How journalism works part...oh, a million.
Black Dog in the Mail on Sunday ran a piece today which is another snippet of how jouralism works.
Former UKIP leader Nigel Farage, who is trying to oust Speaker John Bercow in Buckingham, recalls a drunken night with a Latvian beauty called Liga in his memoirs.
‘I met her in a pub and accepted her invitation home for a drink. She was sleek and seductive and I will not splutter that after the first bottle I would necessarily have behaved like Sir Galahad.’
Farage is lucky his second wife, Kirsten, is so understanding.
What the Mail on Sunday fail to add, rather like the eminently punchable Camilla Long, she of the 'cancer is hilarious' remark, is that he actually denied having an affair with her and explained his reasons why.
Nick Clegg might boast about having slept with 30 people (wow, you go for it, lad) and now we have the possibility of imagining Cameron giving horse faced wifey one now she's announced she's knocked up (what convenient timing, why even bother announcing the manifesto?) but some of them actually admit that they can't do it at certain times, and it's all the more amusing.
From the book (which I am reading and then hurling through the window of an office in East London)
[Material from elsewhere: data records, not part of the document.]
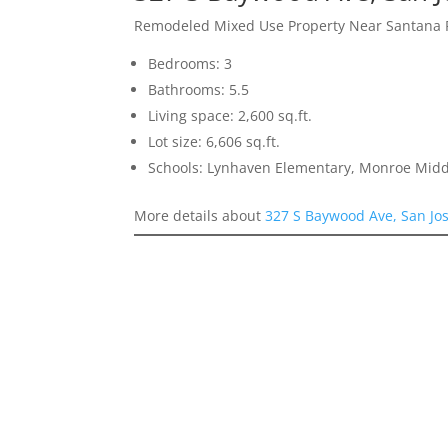
Remodeled Mixed Use Property Near Santana
Bedrooms: 3
Bathrooms: 5.5
Living space: 2,600 sq.ft.
Lot size: 6,606 sq.ft.
Schools: Lynhaven Elementary, Monroe Midd
More details about
327 S Baywood Ave, San Jo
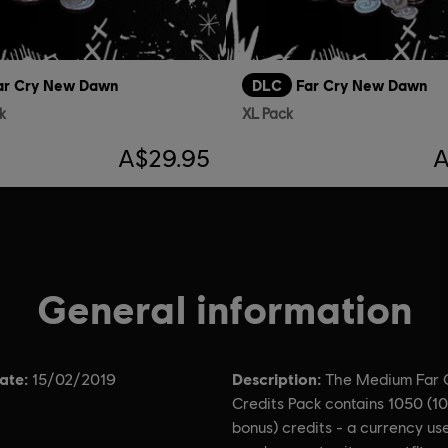
ar Cry New Dawn
DLC
Far Cry New Dawn
k
XL Pack
A$29.95
A
General information
ate:
Description:
15/02/2019
The Medium Far 
Credits Pack contains 1050 (1
bonus) credits - a currency us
She claimed that I was a beast in bed and 'we must have had sex about seven times'. Given the amount that I had drunk on the night in question the former statement was probably accurate - or would have been had I even got to a bed. The second was a physical impossibility...
There are, however, various merits to excess. On that night it saved me. I fell asleep on her sofa where, by her no doubt truthful account, I 'snored like a horse'.
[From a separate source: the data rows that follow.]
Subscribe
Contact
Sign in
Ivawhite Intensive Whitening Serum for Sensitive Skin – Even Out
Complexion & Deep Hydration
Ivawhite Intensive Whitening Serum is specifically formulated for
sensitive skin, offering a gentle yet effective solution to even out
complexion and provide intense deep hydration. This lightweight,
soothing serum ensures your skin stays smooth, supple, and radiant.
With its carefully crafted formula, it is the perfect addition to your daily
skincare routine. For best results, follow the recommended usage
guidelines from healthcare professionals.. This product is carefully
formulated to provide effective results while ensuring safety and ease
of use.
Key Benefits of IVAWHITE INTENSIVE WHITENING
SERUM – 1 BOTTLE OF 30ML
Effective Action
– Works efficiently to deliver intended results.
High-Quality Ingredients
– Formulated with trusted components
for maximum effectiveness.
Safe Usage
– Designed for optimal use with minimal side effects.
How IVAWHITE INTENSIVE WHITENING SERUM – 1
But of course, as any nineteenth-century maiden could have told me, protestations of innocence will avail you nothing if you have spent the night with another. The alter or the scandals sheets await you. Liga wasn't screwed. I was.
But then one shouldn't expect accuracy from the Mail on Sunday. The story before that one, which Black Dog hasn't mentioned, is all about their double page spread, for which the tales are said in UKIP circles to have come from Richard North, one of the authors of EU Referendum.
Farage's response to those? 'I only wish they were all true'. Still, if you want your Tory chums to get in despite not really having a clue what their policies are, who are editors to let the truth get in the way of a good story?
I don't know what North is like at drinking but I tend not to listen to the words of disgruntled ex employees. Which is why, of course, the junius and other assorted blogs by fools like Gary Cartwright (who, despite being married, groped my friend and ignored her objections) and Greg Lance-Watkins and his 27 blogs of bullshit.
Go buy the book, it's very interesting. And this coming from someone who tends to find biographies only useful for propping doors open with.